_The task_
In the records below, the lines from the one with "ギフトカードやバブルボブルグッズが当たるフォロ" through the last are to be printed exactly, and nothing else.

[Stored data entries]
::::::::

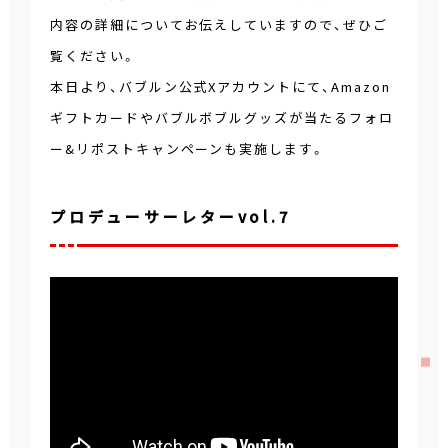
内容の詳細についてお伝えしていますので、ぜひご
覧ください。
本日より、バブルン公式Xアカウントにて、Amazon
ギフトカードやバブルボブルグッズが当たるフォロ
ー&リポストキャンペーンも実施します。
プロデューサーレターvol.7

::::::::

_Completed task_
ギフトカードやバブルボブルグッズが当たるフォロ
ー&リポストキャンペーンも実施します。
プロデューサーレターvol.7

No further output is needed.